I’m a believer in the idea that conflict avoidence is sometimes the best conflict resolution. That said, in this situation it seems wrong that you can’t discuss these things with your husband. Unless you’re being an irrational nag about it, him refusing to discuss these issues does not bode well for your marriage. Maybe your Mother-In-Law ignores you because she doesn’t think you’ll be around long-term? Or because your husband devalues you so she does too?
The MIL’s dress color is a non-issue, so you do seem unreasonable to even bother mentioning that. But if it was more about your Mother-In-Law not putting any effort into her dress, I can see how that (coupled with other problems) would contribute to your feeling like she doesn’t care about you. The invite thing also seems like an overreaction, because if she actually didn’t want you to have their new address that is really messed up — probably she’s just disorganized and didn’t think it mattered. Also the “wedding” gift seems thoughtless and I’d be hurt, but hey, on the bright side, they’re contributing to your husband having a hot body! (;
It was your and your husband’s responsibility to arrange the specifics of childcare for your wedding night/day after. Why wasn’t a specific return time arranged beforehand? Or was there one but the inlaws changed it? Calling at 7:30 am the day after your wedding is a major jackass move…but it could’ve simply been a case of miscommunication. Maybe the inlaws thought taking her for the night really meant just the night?

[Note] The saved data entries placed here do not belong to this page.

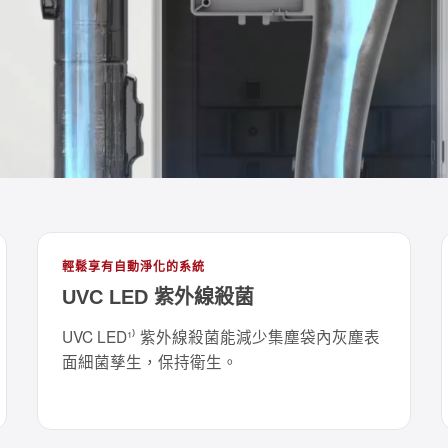
輕鬆享有自動淨化的系統
UVC LED 紫外線殺菌
UVC LED¹⁾ 紫外線殺菌能減少集塵袋內灰塵表
面細菌孳生，保持衛生。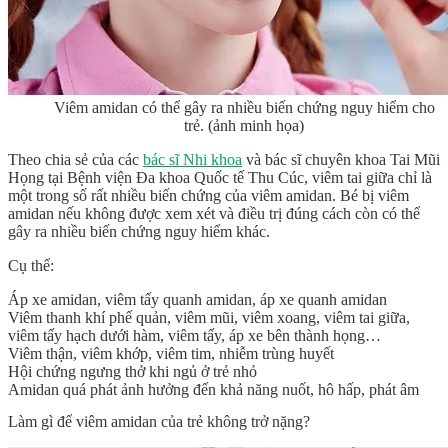
Viêm amidan có thể gây ra nhiều biến chứng nguy hiểm cho
trẻ. (ảnh minh họa)
Theo chia sẻ của các
bác sĩ Nhi khoa
và bác sĩ chuyên khoa Tai Mũi
Họng tại Bệnh viện Đa khoa Quốc tế Thu Cúc, viêm tai giữa chỉ là
một trong số rất nhiều biến chứng của viêm amidan. Bé bị viêm
amidan nếu không được xem xét và điều trị đúng cách còn có thể
gây ra nhiều biến chứng nguy hiểm khác.
Cụ thể:
Áp xe amidan, viêm tấy quanh amidan, áp xe quanh amidan
Viêm thanh khí phế quản, viêm mũi, viêm xoang, viêm tai giữa,
viêm tấy hạch dưới hàm, viêm tấy, áp xe bên thành họng…
Viêm thận, viêm khớp, viêm tim, nhiễm trùng huyết
Hội chứng ngưng thở khi ngủ ở trẻ nhỏ
Amidan quá phát ảnh hưởng đến khả năng nuốt, hô hấp, phát âm
Làm gì để viêm amidan của trẻ không trở nặng?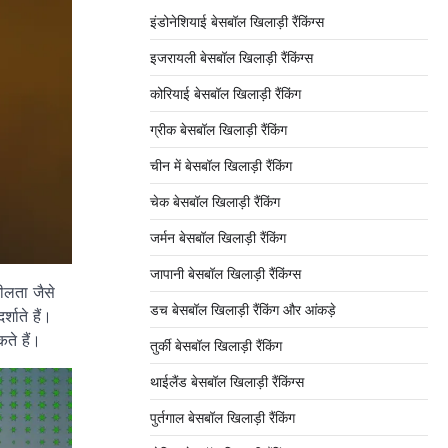
इंडोनेशियाई बेसबॉल खिलाड़ी रैंकिंग्स
इजरायली बेसबॉल खिलाड़ी रैंकिंग्स
कोरियाई बेसबॉल खिलाड़ी रैंकिंग
ग्रीक बेसबॉल खिलाड़ी रैंकिंग
चीन में बेसबॉल खिलाड़ी रैंकिंग
चेक बेसबॉल खिलाड़ी रैंकिंग
जर्मन बेसबॉल खिलाड़ी रैंकिंग
जापानी बेसबॉल खिलाड़ी रैंकिंग्स
शीलता जैसे
डच बेसबॉल खिलाड़ी रैंकिंग और आंकड़े
शाते हैं।
कते हैं।
तुर्की बेसबॉल खिलाड़ी रैंकिंग
थाईलैंड बेसबॉल खिलाड़ी रैंकिंग्स
पुर्तगाल बेसबॉल खिलाड़ी रैंकिंग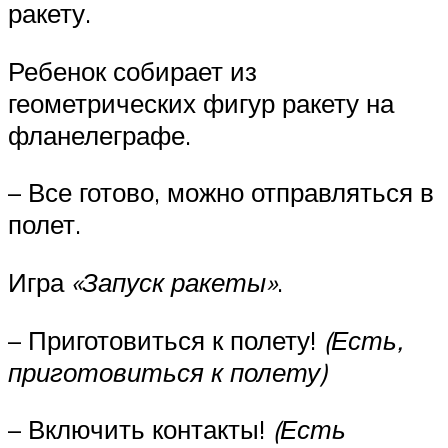
ракету.
Ребенок собирает из
геометрических фигур ракету на
фланелеграфе.
– Все готово, можно отправляться в
полет.
Игра
«Запуск ракеты»
.
– Приготовиться к полету!
(Есть,
приготовиться к полету)
– Включить контакты!
(Есть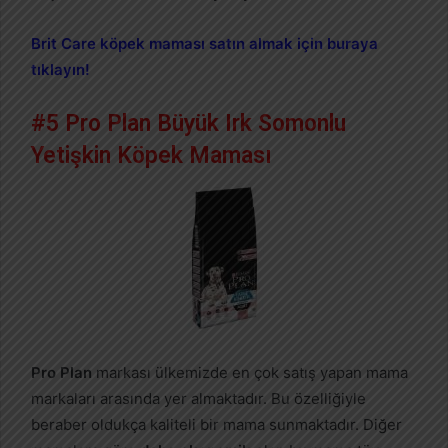
Brit Care köpek maması satın almak için buraya
tıklayın!
#5 Pro Plan Büyük Irk Somonlu
Yetişkin Köpek Maması
Pro
Plan
markası ülkemizde en çok satış yapan mama
markaları arasında yer almaktadır. Bu özelliğiyle
beraber oldukça kaliteli bir mama sunmaktadır. Diğer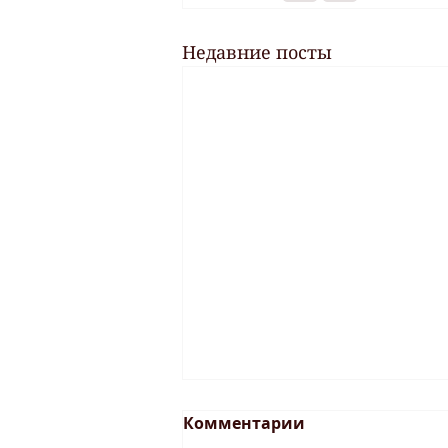
Недавние посты
Комментарии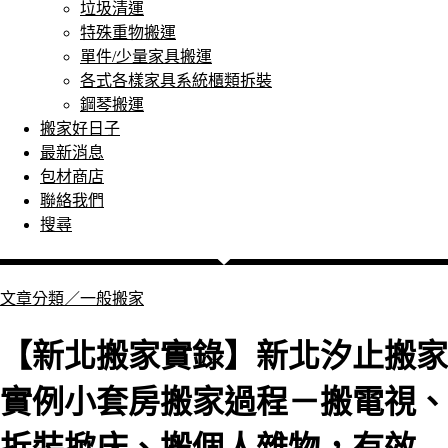
垃圾清運
特殊重物搬運
單件/少量家具搬運
各式各樣家具系統櫃類拆裝
鋼琴搬運
搬家好日子
最新消息
包材商店
聯絡我們
搜尋
文章分類／
一般搬家
【新北搬家實錄】新北汐止搬家
實例小套房搬家過程－搬電視、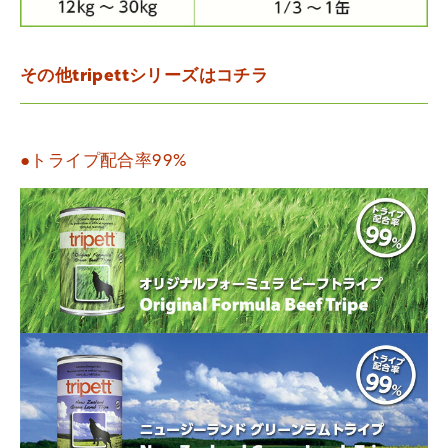
その他tripettシリーズはコチラ
●トライプ配合率99%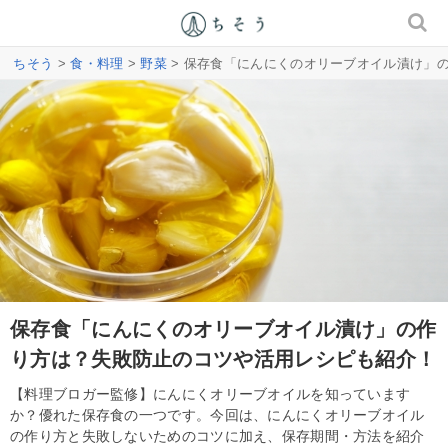
ちそう
>
食・料理
>
野菜
> 保存食「にんにくのオリーブオイル漬け」
保存食「にんにくのオリーブオイル漬け」の作
り方は？失敗防止のコツや活用レシピも紹介！
【料理ブロガー監修】にんにくオリーブオイルを知っています
か？優れた保存食の一つです。今回は、にんにくオリーブオイル
の作り方と失敗しないためのコツに加え、保存期間・方法を紹介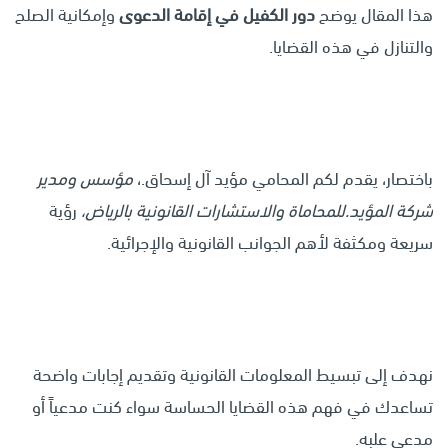
هذا المقال يوضح
دور الكفيل في إقامة الدعوى
وإمكانية الصلح
والتنازل في هذه القضايا.
باختصار، يقدم لكم المحامي مؤيد آل إسحاق.،
مؤسس ومدير
شركة المؤيد.للمحاماة والاستشارات القانونية بالرياض،
رؤية
سريعة ومكثفة لأهم الجوانب القانونية والإجرائية.
نهدف إلى تبسيط المعلومات القانونية وتقديم إجابات واضحة
تساعدك في فهم هذه القضايا الحساسة سواء كنت مدعياً أو
مدعى علبه.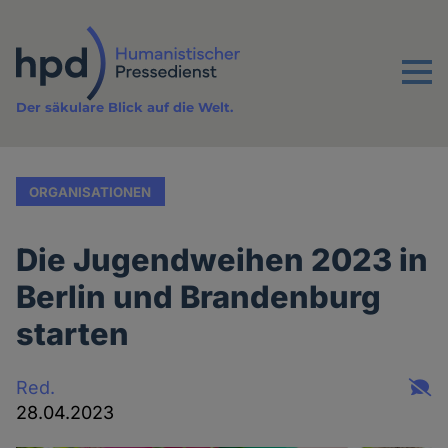
Direkt
zum
Inhalt
Menu
Der säkulare Blick auf die Welt.
ORGANISATIONEN
Die Jugendweihen 2023 in
Berlin und Brandenburg
starten
Red.
28.04.2023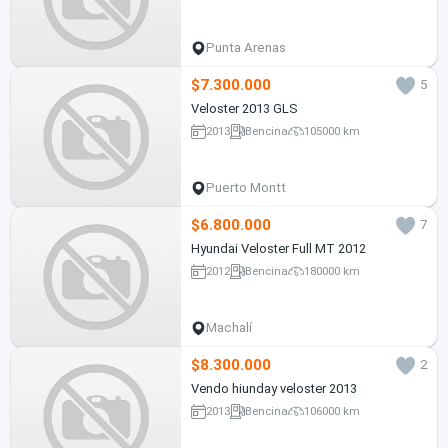
Punta Arenas
$7.300.000
5
Veloster 2013 GLS
2013
Bencina
105000 km
Puerto Montt
$6.800.000
7
Hyundai Veloster Full MT 2012
2012
Bencina
180000 km
Machalí
$8.300.000
2
Vendo hiunday veloster 2013
2013
Bencina
106000 km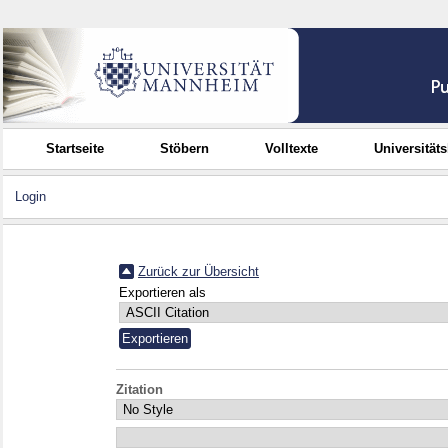
Startseite
Stöbern
Volltexte
Universität
Login
Zurück zur Übersicht
Exportieren als
Zitation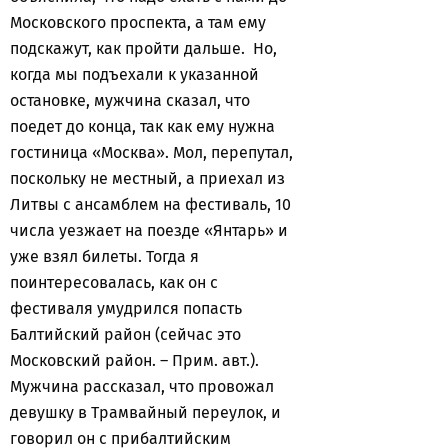
Московского проспекта, а там ему
подскажут, как пройти дальше. Но,
когда мы подъехали к указанной
остановке, мужчина сказал, что
поедет до конца, так как ему нужна
гостиница «Москва». Мол, перепутал,
поскольку не местный, а приехал из
Литвы с ансамблем на фестиваль, 10
числа уезжает на поезде «Янтарь» и
уже взял билеты. Тогда я
поинтересовалась, как он с
фестиваля умудрился попасть
Балтийский район (сейчас это
Московский район. – Прим. авт.).
Мужчина рассказал, что провожал
девушку в Трамвайный переулок, и
говорил он с прибалтийским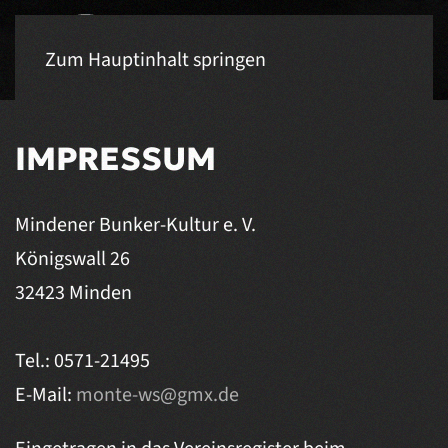
Zum Hauptinhalt springen
IMPRESSUM
Mindener Bunker-Kultur e. V.
Königswall 26
32423 Minden
Tel.: 0571-21495
E-Mail:
monte-ws@gmx.de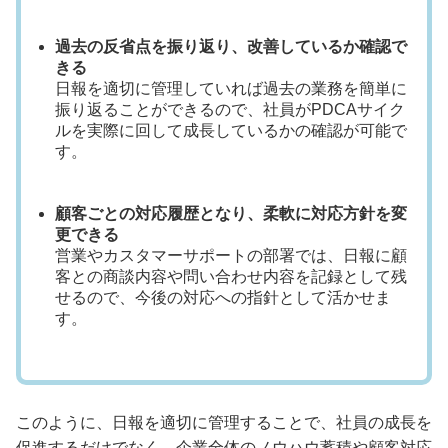
過去の反省点を振り返り、改善しているか確認で
きる
日報を適切に管理していれば過去の業務を簡単に
振り返ることができるので、社員がPDCAサイク
ルを実際に回して成長しているかの確認が可能で
す。
顧客ごとの対応履歴となり、柔軟に対応方針を変
更できる
営業やカスタマーサポートの部署では、日報に顧
客との商談内容や問い合わせ内容を記録として残
せるので、今後の対応への指針として活かせま
す。
このように、日報を適切に管理することで、社員の成長を
促進するだけでなく、企業全体のノウハウ蓄積や顧客対応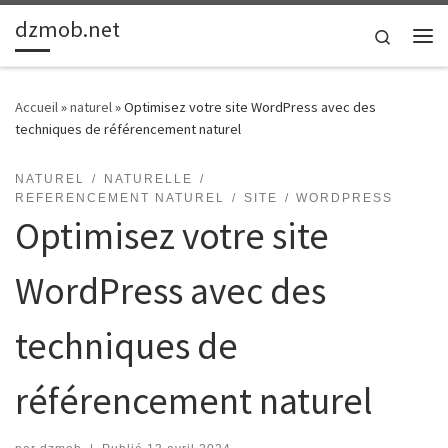
dzmob.net
Passer au contenu
Search
Me
Accueil
»
naturel
»
Optimisez votre site WordPress avec des
techniques de référencement naturel
NATUREL
NATURELLE
REFERENCEMENT NATUREL
SITE
WORDPRESS
Optimisez votre site
WordPress avec des
techniques de
référencement naturel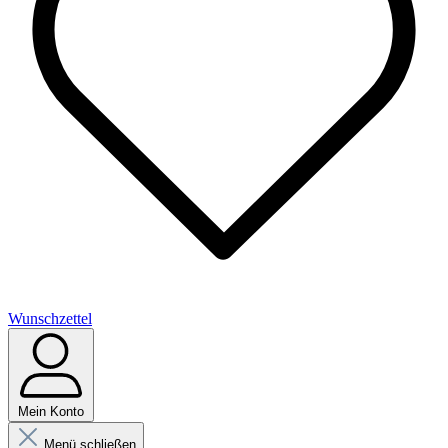
Wunschzettel
Mein Konto
Menü schließen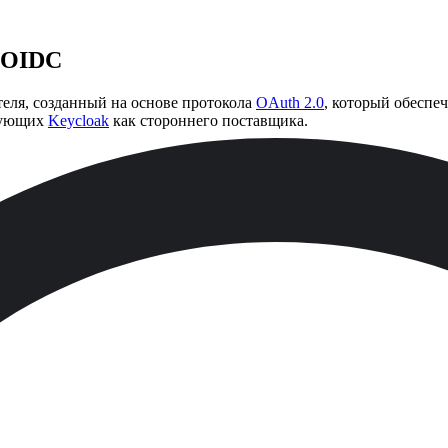
 OIDC
еля, созданный на основе протокола
OAuth 2.0
, который обеспе
ьзующих
Keycloak
как стороннего поставщика.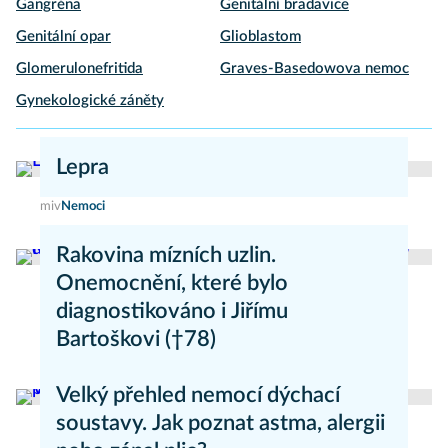
Gangréna
Genitální bradavice
Genitální opar
Glioblastom
Glomerulonefritida
Graves-Basedowova nemoc
Gynekologické záněty
Lepra
miv
Nemoci
Rakovina mízních uzlin.
Onemocnění, které bylo
diagnostikováno i Jiřímu
Bartoškovi (†78)
Marie Nová
Nemoci
Velký přehled nemocí dýchací
soustavy. Jak poznat astma, alergii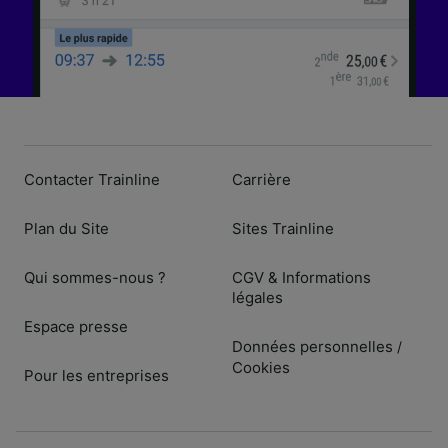
Contacter Trainline
Carrière
Plan du Site
Sites Trainline
Qui sommes-nous ?
CGV & Informations
légales
Espace presse
Données personnelles
/
Cookies
Pour les entreprises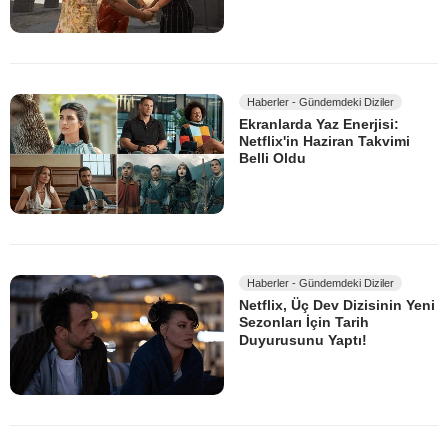
Haberler - Gündemdeki Diziler
Ekranlarda Yaz Enerjisi:
Netflix'in Haziran Takvimi
Belli Oldu
Haberler - Gündemdeki Diziler
Netflix, Üç Dev Dizisinin Yeni
Sezonları İçin Tarih
Duyurusunu Yaptı!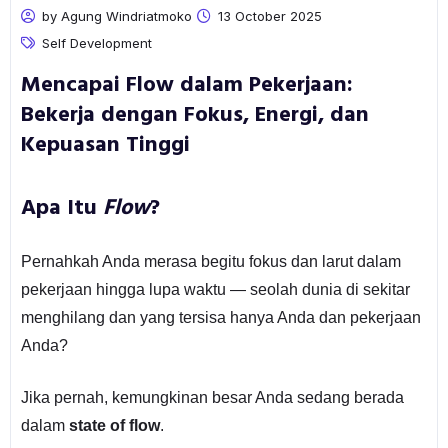
by Agung Windriatmoko
13 October 2025
Self Development
Mencapai Flow dalam Pekerjaan:
Bekerja dengan Fokus, Energi, dan
Kepuasan Tinggi
Apa Itu
Flow
?
Pernahkah Anda merasa begitu fokus dan larut dalam
pekerjaan hingga lupa waktu — seolah dunia di sekitar
menghilang dan yang tersisa hanya Anda dan pekerjaan
Anda?
Jika pernah, kemungkinan besar Anda sedang berada
dalam
state of flow
.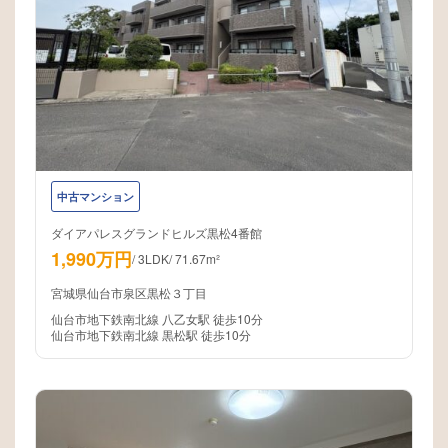
中古マンション
ダイアパレスグランドヒルズ黒松4番館
1,990万円
/
3LDK
/
71.67m²
宮城県仙台市泉区黒松３丁目
仙台市地下鉄南北線 八乙女駅 徒歩10分
仙台市地下鉄南北線 黒松駅 徒歩10分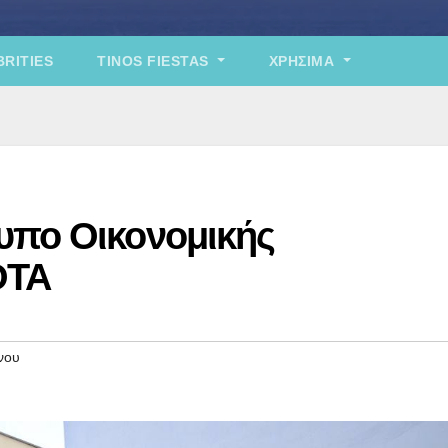
RITIES
TINOS FIESTAS
ΧΡΉΣΙΜΑ
υπο Οικονομικής
ΟΤΑ
νου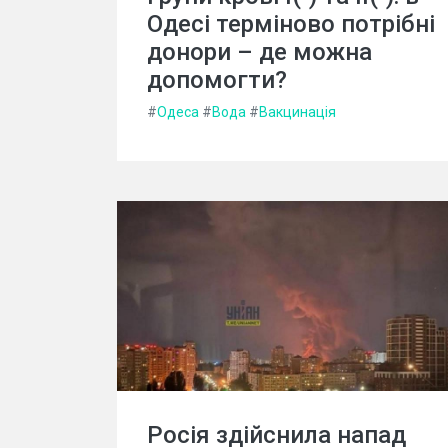
Одесі терміново потрібні
донори – де можна
допомогти?
#
Одеса
#
Вода
#
Вакцинація
Росія здійснила напад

Basically the only real problem here is your husband’s refusal to discuss things with you. Everything else you just need to let go. It won’t do you any good to hold a grudge against your inlaws. Just don’t rely on them for anything in the future.
Post # 5
My Mother-In-Law has offered my Fiance a wedding gift specifically for him (but nothing me!) – I’m taking it as a rather sad sign of the fact she wants to keep him under her control.
Honestly, I think you’re right to feel a bit slighted, but it sounds like it’s something you’ll need to learn to let go of.
As PP said, your communication with your Darling Husband is the most important thing to focus on here.
Post # 6
- Wedding: October 2014 - Church
Sones1985: I don’t understand why your Darling Husband doesn’t want to talk to you about it, unless you have constantly harped about your Mother-In-Law in the past and he could just not take anymore. I know that if it were me I would be very upset – while some of the things are things that should be minor and easy to let go (like the bm colour – it’s not like she wore white), I think that it is the buildup of absolutely everything that is making you focus on everything that has happened. I think that you need to try to let it go, as hard as it is, because it’s just not going to help. Have you ever heard of “killing someone with kindness”? That is what I would do with her because it shows others that (a) you are the bigger person and (b) it really drives that person mad. Also, do not rely on her for anything because she sounds very flaky/self-centered.
I would really try to speak to your Darling Husband about it, but don’t make it into an entire bitch fest (it sounds like you are ready to bubble over and just spew everything out). Sit him down and tell him you are concerned about your relationship with his mother and her relationship with you, as a couple. Pick and choose some of the examples (I would leave the colour of the dress she wore out of it). This is all, of course, if you really want a good relationship with Mother-In-Law. If you do not then I would try to get over it and kill her with kindness.